What the exercise asks: Report how many lines of these entries hold the string "header"; reply with the number alone.

Supplied entries:
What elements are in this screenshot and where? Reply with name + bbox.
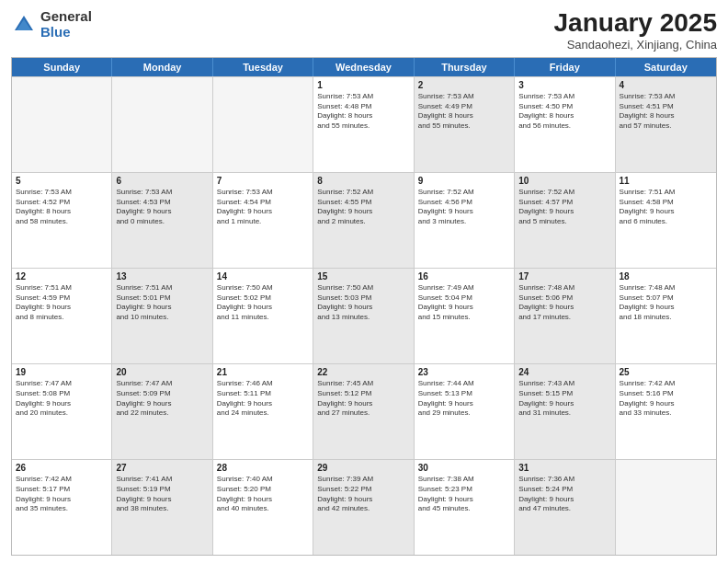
calendar: SundayMondayTuesdayWednesdayThursdayFrid… (11, 57, 717, 556)
day-cell-9: 9Sunrise: 7:52 AM Sunset: 4:56 PM Daylig… (415, 173, 515, 268)
day-number: 27 (116, 463, 208, 473)
day-info: Sunrise: 7:47 AM Sunset: 5:08 PM Dayligh… (16, 379, 108, 419)
day-cell-31: 31Sunrise: 7:36 AM Sunset: 5:24 PM Dayli… (515, 460, 615, 555)
day-cell-25: 25Sunrise: 7:42 AM Sunset: 5:16 PM Dayli… (616, 364, 716, 459)
day-info: Sunrise: 7:43 AM Sunset: 5:15 PM Dayligh… (518, 379, 610, 419)
day-number: 10 (518, 176, 610, 186)
day-number: 17 (518, 271, 610, 282)
day-number: 1 (317, 80, 409, 90)
header-cell-tuesday: Tuesday (213, 58, 313, 76)
day-number: 23 (418, 367, 510, 377)
day-cell-2: 2Sunrise: 7:53 AM Sunset: 4:49 PM Daylig… (415, 77, 515, 172)
calendar-week-3: 12Sunrise: 7:51 AM Sunset: 4:59 PM Dayli… (12, 268, 716, 363)
day-info: Sunrise: 7:40 AM Sunset: 5:20 PM Dayligh… (217, 475, 309, 514)
day-number: 18 (620, 271, 712, 282)
day-info: Sunrise: 7:51 AM Sunset: 5:01 PM Dayligh… (116, 283, 208, 323)
day-info: Sunrise: 7:41 AM Sunset: 5:19 PM Dayligh… (116, 475, 208, 514)
day-info: Sunrise: 7:49 AM Sunset: 5:04 PM Dayligh… (418, 283, 510, 323)
day-info: Sunrise: 7:39 AM Sunset: 5:22 PM Dayligh… (317, 475, 409, 514)
day-cell-10: 10Sunrise: 7:52 AM Sunset: 4:57 PM Dayli… (515, 173, 615, 268)
day-info: Sunrise: 7:53 AM Sunset: 4:54 PM Dayligh… (217, 188, 309, 227)
day-cell-7: 7Sunrise: 7:53 AM Sunset: 4:54 PM Daylig… (213, 173, 313, 268)
day-info: Sunrise: 7:48 AM Sunset: 5:07 PM Dayligh… (620, 283, 712, 323)
title-block: January 2025 Sandaohezi, Xinjiang, China (554, 9, 717, 52)
day-cell-5: 5Sunrise: 7:53 AM Sunset: 4:52 PM Daylig… (12, 173, 112, 268)
day-cell-15: 15Sunrise: 7:50 AM Sunset: 5:03 PM Dayli… (313, 269, 414, 363)
header-cell-friday: Friday (515, 58, 615, 76)
day-cell-24: 24Sunrise: 7:43 AM Sunset: 5:15 PM Dayli… (515, 364, 615, 459)
day-number: 21 (217, 367, 309, 377)
day-info: Sunrise: 7:42 AM Sunset: 5:16 PM Dayligh… (620, 379, 712, 419)
day-cell-19: 19Sunrise: 7:47 AM Sunset: 5:08 PM Dayli… (12, 364, 112, 459)
day-info: Sunrise: 7:53 AM Sunset: 4:51 PM Dayligh… (620, 92, 712, 132)
day-info: Sunrise: 7:52 AM Sunset: 4:56 PM Dayligh… (418, 188, 510, 227)
calendar-week-2: 5Sunrise: 7:53 AM Sunset: 4:52 PM Daylig… (12, 172, 716, 268)
day-cell-12: 12Sunrise: 7:51 AM Sunset: 4:59 PM Dayli… (12, 269, 112, 363)
logo-text: General Blue (40, 9, 92, 40)
calendar-week-4: 19Sunrise: 7:47 AM Sunset: 5:08 PM Dayli… (12, 363, 716, 459)
calendar-week-5: 26Sunrise: 7:42 AM Sunset: 5:17 PM Dayli… (12, 459, 716, 555)
day-number: 14 (217, 271, 309, 282)
day-number: 25 (620, 367, 712, 377)
empty-cell (213, 77, 313, 172)
day-info: Sunrise: 7:44 AM Sunset: 5:13 PM Dayligh… (418, 379, 510, 419)
day-number: 28 (217, 463, 309, 473)
day-info: Sunrise: 7:52 AM Sunset: 4:55 PM Dayligh… (317, 188, 409, 227)
day-info: Sunrise: 7:53 AM Sunset: 4:49 PM Dayligh… (418, 92, 510, 132)
day-cell-17: 17Sunrise: 7:48 AM Sunset: 5:06 PM Dayli… (515, 269, 615, 363)
day-number: 20 (116, 367, 208, 377)
day-cell-30: 30Sunrise: 7:38 AM Sunset: 5:23 PM Dayli… (415, 460, 515, 555)
page: General Blue January 2025 Sandaohezi, Xi… (0, 0, 728, 563)
day-info: Sunrise: 7:47 AM Sunset: 5:09 PM Dayligh… (116, 379, 208, 419)
header-cell-wednesday: Wednesday (313, 58, 414, 76)
day-cell-3: 3Sunrise: 7:53 AM Sunset: 4:50 PM Daylig… (515, 77, 615, 172)
day-cell-1: 1Sunrise: 7:53 AM Sunset: 4:48 PM Daylig… (313, 77, 414, 172)
day-number: 3 (518, 80, 610, 90)
day-cell-29: 29Sunrise: 7:39 AM Sunset: 5:22 PM Dayli… (313, 460, 414, 555)
day-cell-6: 6Sunrise: 7:53 AM Sunset: 4:53 PM Daylig… (112, 173, 212, 268)
calendar-body: 1Sunrise: 7:53 AM Sunset: 4:48 PM Daylig… (12, 76, 716, 555)
day-cell-21: 21Sunrise: 7:46 AM Sunset: 5:11 PM Dayli… (213, 364, 313, 459)
logo-blue: Blue (40, 25, 92, 40)
day-number: 24 (518, 367, 610, 377)
day-cell-13: 13Sunrise: 7:51 AM Sunset: 5:01 PM Dayli… (112, 269, 212, 363)
day-number: 13 (116, 271, 208, 282)
calendar-week-1: 1Sunrise: 7:53 AM Sunset: 4:48 PM Daylig… (12, 76, 716, 172)
day-number: 16 (418, 271, 510, 282)
day-cell-11: 11Sunrise: 7:51 AM Sunset: 4:58 PM Dayli… (616, 173, 716, 268)
day-number: 26 (16, 463, 108, 473)
day-info: Sunrise: 7:53 AM Sunset: 4:52 PM Dayligh… (16, 188, 108, 227)
day-cell-22: 22Sunrise: 7:45 AM Sunset: 5:12 PM Dayli… (313, 364, 414, 459)
empty-cell (616, 460, 716, 555)
day-cell-4: 4Sunrise: 7:53 AM Sunset: 4:51 PM Daylig… (616, 77, 716, 172)
day-cell-28: 28Sunrise: 7:40 AM Sunset: 5:20 PM Dayli… (213, 460, 313, 555)
calendar-subtitle: Sandaohezi, Xinjiang, China (554, 38, 717, 52)
day-info: Sunrise: 7:52 AM Sunset: 4:57 PM Dayligh… (518, 188, 610, 227)
day-info: Sunrise: 7:53 AM Sunset: 4:48 PM Dayligh… (317, 92, 409, 132)
day-cell-16: 16Sunrise: 7:49 AM Sunset: 5:04 PM Dayli… (415, 269, 515, 363)
logo: General Blue (11, 9, 92, 40)
day-number: 30 (418, 463, 510, 473)
calendar-header: SundayMondayTuesdayWednesdayThursdayFrid… (12, 58, 716, 76)
day-number: 12 (16, 271, 108, 282)
calendar-title: January 2025 (554, 9, 717, 38)
day-number: 2 (418, 80, 510, 90)
day-number: 31 (518, 463, 610, 473)
day-number: 29 (317, 463, 409, 473)
day-info: Sunrise: 7:42 AM Sunset: 5:17 PM Dayligh… (16, 475, 108, 514)
day-info: Sunrise: 7:38 AM Sunset: 5:23 PM Dayligh… (418, 475, 510, 514)
day-info: Sunrise: 7:45 AM Sunset: 5:12 PM Dayligh… (317, 379, 409, 419)
day-info: Sunrise: 7:50 AM Sunset: 5:02 PM Dayligh… (217, 283, 309, 323)
day-info: Sunrise: 7:51 AM Sunset: 4:59 PM Dayligh… (16, 283, 108, 323)
day-number: 22 (317, 367, 409, 377)
day-cell-14: 14Sunrise: 7:50 AM Sunset: 5:02 PM Dayli… (213, 269, 313, 363)
day-number: 6 (116, 176, 208, 186)
day-cell-18: 18Sunrise: 7:48 AM Sunset: 5:07 PM Dayli… (616, 269, 716, 363)
day-number: 19 (16, 367, 108, 377)
empty-cell (112, 77, 212, 172)
day-number: 15 (317, 271, 409, 282)
day-info: Sunrise: 7:46 AM Sunset: 5:11 PM Dayligh… (217, 379, 309, 419)
day-info: Sunrise: 7:53 AM Sunset: 4:50 PM Dayligh… (518, 92, 610, 132)
logo-general: General (40, 9, 92, 25)
header: General Blue January 2025 Sandaohezi, Xi… (11, 9, 717, 52)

Reply to the exercise: 5